§ **Aim of the exercise**:
Using the data below, gather each line that includes the word "shipping".

[Collected data]
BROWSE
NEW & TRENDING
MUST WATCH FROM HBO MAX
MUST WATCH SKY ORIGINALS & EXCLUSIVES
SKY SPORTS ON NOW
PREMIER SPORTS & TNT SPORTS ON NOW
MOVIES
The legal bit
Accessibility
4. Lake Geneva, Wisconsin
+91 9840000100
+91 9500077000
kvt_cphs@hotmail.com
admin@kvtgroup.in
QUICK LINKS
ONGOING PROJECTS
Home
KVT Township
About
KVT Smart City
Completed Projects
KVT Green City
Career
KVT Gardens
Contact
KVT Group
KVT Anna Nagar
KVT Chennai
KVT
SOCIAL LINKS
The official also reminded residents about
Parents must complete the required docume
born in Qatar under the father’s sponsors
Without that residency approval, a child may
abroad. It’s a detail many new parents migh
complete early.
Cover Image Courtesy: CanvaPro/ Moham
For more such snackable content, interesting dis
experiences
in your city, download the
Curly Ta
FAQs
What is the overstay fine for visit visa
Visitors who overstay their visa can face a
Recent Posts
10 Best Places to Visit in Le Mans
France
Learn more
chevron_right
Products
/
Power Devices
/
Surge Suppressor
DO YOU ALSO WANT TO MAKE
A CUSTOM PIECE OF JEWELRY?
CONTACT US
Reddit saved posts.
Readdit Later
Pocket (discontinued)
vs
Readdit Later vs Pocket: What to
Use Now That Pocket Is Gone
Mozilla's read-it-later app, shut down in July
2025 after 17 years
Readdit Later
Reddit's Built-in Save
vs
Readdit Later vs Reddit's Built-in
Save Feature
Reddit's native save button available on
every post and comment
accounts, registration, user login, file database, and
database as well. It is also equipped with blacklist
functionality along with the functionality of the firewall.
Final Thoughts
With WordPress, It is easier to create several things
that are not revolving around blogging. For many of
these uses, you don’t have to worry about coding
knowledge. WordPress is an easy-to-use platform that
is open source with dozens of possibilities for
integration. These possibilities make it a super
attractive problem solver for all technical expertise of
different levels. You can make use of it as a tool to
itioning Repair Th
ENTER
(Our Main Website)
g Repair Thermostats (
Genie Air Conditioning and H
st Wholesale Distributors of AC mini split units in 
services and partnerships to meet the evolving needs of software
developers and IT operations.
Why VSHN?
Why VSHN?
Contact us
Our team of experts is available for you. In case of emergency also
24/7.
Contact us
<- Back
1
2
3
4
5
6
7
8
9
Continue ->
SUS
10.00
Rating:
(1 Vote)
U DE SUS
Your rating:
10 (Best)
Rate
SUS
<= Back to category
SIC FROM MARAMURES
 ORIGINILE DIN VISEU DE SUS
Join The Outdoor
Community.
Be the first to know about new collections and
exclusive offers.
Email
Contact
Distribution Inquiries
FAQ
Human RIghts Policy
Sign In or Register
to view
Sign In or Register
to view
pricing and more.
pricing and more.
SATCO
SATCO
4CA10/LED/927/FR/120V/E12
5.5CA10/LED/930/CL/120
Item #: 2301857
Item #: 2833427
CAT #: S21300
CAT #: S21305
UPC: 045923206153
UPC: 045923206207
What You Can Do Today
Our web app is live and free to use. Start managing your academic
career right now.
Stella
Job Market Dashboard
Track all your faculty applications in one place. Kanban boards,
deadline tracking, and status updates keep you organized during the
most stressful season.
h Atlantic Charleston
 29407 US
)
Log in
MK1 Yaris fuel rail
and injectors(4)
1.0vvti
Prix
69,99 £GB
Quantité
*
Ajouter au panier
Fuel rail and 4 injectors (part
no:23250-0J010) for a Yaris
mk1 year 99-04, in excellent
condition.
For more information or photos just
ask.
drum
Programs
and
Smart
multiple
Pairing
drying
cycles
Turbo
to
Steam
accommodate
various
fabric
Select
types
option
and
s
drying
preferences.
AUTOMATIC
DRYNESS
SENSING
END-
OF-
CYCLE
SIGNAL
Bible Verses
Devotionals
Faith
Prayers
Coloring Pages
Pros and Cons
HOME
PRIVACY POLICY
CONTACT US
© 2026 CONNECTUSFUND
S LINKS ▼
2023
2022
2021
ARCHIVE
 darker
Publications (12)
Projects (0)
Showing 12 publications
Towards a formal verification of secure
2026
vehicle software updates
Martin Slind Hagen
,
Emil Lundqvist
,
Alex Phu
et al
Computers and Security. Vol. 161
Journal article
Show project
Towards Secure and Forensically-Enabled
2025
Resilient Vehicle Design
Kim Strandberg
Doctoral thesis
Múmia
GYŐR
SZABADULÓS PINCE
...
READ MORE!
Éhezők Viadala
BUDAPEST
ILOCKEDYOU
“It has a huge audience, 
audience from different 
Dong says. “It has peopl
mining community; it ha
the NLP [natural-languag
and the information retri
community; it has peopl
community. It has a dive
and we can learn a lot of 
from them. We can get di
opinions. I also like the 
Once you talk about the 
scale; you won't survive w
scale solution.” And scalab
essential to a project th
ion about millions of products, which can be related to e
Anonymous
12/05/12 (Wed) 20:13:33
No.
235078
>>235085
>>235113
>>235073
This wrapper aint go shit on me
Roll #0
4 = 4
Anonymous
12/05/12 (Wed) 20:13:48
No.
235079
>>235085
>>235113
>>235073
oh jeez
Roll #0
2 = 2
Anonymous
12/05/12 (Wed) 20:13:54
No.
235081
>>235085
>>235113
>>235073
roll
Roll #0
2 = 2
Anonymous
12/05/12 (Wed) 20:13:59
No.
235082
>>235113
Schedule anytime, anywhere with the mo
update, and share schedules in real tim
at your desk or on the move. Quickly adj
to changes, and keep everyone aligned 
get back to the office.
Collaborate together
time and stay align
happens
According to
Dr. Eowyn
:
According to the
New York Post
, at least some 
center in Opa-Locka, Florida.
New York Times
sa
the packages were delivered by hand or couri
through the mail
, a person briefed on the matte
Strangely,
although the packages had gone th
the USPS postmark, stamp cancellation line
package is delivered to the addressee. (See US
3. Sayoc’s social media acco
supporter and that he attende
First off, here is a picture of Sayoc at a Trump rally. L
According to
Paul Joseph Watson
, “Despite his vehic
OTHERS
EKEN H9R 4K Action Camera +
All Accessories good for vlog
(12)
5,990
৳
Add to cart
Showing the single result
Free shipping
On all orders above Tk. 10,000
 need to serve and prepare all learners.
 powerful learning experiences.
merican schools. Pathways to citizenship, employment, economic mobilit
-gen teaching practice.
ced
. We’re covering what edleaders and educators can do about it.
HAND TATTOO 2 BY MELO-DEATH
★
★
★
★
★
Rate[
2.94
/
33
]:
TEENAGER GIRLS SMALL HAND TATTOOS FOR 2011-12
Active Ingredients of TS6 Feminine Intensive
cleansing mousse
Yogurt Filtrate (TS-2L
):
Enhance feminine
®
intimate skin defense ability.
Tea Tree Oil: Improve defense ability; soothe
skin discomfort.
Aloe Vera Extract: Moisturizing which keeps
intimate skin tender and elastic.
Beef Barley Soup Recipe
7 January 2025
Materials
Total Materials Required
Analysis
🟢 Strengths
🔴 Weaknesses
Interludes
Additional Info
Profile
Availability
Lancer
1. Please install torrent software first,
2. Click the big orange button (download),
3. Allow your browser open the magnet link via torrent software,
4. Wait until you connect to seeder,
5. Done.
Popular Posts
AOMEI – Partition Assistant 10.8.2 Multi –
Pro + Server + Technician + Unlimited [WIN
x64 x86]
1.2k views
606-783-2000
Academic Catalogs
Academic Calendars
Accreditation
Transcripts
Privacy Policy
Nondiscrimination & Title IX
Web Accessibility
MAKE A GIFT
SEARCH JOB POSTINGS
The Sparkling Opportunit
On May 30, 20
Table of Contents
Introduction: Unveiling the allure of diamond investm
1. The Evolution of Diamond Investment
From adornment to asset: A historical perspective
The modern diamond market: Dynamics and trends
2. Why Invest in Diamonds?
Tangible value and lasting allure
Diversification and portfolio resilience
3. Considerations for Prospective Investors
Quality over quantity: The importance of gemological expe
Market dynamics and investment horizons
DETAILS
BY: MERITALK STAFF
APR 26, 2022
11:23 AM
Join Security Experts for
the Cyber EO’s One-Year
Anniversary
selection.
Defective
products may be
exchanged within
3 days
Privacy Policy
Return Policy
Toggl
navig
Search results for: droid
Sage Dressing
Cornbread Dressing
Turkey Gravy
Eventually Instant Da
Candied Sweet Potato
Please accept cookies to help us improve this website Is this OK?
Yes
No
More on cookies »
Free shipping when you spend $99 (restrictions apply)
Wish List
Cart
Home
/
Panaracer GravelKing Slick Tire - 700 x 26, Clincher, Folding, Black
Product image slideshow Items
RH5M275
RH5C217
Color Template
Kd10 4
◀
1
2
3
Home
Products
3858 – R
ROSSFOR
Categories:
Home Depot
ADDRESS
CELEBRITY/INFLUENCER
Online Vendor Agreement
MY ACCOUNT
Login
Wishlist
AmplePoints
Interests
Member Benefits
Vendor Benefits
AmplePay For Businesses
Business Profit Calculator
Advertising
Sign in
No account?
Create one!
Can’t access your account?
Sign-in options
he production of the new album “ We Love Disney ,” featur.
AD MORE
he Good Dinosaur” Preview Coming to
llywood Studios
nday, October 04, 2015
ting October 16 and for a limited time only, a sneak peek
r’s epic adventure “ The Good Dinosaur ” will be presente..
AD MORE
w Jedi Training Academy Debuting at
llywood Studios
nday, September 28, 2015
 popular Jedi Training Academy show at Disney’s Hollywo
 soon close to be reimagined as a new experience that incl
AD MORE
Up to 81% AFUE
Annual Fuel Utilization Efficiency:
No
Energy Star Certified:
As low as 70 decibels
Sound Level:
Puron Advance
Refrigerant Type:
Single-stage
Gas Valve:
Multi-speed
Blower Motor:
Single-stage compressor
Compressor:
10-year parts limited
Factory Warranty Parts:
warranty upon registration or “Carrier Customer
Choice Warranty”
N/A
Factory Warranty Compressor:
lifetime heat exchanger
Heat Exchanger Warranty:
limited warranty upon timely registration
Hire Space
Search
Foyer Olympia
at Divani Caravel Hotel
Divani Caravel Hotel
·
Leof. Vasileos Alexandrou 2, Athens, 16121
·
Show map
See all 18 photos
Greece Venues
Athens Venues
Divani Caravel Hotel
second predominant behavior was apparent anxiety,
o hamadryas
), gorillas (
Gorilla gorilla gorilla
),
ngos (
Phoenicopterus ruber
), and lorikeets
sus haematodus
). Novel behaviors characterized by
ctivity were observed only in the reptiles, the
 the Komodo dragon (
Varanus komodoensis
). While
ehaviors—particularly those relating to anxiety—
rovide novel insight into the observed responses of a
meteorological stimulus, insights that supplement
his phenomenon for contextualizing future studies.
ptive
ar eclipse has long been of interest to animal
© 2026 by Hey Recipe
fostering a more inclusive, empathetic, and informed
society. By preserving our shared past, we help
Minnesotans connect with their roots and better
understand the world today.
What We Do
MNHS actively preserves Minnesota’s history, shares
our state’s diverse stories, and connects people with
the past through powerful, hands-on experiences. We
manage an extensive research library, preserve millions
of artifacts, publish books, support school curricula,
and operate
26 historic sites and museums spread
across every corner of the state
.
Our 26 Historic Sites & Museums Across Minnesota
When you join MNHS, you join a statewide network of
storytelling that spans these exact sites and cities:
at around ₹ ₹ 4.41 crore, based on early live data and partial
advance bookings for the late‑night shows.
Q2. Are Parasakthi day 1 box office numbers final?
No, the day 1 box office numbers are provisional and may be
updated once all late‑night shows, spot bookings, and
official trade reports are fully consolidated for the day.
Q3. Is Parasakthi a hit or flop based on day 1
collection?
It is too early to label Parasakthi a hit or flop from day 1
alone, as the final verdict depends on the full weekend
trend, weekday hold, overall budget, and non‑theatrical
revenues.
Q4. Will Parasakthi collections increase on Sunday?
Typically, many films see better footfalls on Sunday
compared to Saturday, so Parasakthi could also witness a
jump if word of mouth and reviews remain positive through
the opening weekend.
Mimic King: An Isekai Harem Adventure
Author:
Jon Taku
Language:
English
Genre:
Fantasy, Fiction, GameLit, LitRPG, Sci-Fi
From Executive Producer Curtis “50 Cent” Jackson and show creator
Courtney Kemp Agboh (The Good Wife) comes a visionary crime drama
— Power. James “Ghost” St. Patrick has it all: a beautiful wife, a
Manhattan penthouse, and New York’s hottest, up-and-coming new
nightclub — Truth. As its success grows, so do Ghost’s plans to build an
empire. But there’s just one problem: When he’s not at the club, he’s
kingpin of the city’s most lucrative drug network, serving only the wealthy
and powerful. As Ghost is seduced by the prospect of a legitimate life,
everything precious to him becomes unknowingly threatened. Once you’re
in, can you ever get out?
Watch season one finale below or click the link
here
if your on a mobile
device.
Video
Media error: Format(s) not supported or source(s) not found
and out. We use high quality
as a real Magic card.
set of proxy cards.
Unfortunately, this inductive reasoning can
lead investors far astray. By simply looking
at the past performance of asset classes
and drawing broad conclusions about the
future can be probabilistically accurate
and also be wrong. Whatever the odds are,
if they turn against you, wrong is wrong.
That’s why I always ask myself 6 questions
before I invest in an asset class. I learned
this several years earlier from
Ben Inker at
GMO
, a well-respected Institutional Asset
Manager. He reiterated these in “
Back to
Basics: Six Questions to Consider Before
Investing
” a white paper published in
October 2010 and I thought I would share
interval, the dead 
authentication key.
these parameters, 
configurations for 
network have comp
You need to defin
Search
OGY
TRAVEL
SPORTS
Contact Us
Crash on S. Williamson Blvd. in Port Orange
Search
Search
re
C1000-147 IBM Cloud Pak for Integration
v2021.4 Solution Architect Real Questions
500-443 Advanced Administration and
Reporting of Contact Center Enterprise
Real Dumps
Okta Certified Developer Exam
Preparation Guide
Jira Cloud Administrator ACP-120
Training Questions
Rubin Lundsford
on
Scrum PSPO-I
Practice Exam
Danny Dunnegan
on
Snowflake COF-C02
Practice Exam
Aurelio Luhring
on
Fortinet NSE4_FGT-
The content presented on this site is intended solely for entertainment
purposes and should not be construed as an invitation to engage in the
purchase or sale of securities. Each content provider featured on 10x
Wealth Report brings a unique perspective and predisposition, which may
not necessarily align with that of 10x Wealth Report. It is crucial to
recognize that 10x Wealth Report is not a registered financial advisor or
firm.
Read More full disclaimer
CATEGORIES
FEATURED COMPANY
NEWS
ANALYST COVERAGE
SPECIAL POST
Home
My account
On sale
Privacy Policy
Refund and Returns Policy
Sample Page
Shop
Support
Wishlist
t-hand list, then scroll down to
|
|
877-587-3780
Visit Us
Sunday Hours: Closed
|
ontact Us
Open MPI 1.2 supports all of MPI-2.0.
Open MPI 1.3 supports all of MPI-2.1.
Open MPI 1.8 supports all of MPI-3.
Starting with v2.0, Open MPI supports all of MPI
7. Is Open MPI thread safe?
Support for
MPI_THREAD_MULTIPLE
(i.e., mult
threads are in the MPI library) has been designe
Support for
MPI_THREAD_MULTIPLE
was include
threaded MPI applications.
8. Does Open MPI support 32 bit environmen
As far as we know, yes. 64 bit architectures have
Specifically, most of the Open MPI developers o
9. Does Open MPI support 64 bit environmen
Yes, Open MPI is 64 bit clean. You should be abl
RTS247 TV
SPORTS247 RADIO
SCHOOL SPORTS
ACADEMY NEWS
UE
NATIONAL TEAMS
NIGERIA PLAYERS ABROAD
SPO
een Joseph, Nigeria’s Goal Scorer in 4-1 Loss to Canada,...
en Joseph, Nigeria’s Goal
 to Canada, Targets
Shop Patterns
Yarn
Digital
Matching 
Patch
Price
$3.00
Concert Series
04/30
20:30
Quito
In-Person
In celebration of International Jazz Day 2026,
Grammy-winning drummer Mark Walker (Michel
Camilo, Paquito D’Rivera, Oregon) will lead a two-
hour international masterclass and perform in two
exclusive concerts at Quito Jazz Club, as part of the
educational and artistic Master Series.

§ **Worked solution**:
Free shipping
Free shipping when you spend $99 (restrictions apply)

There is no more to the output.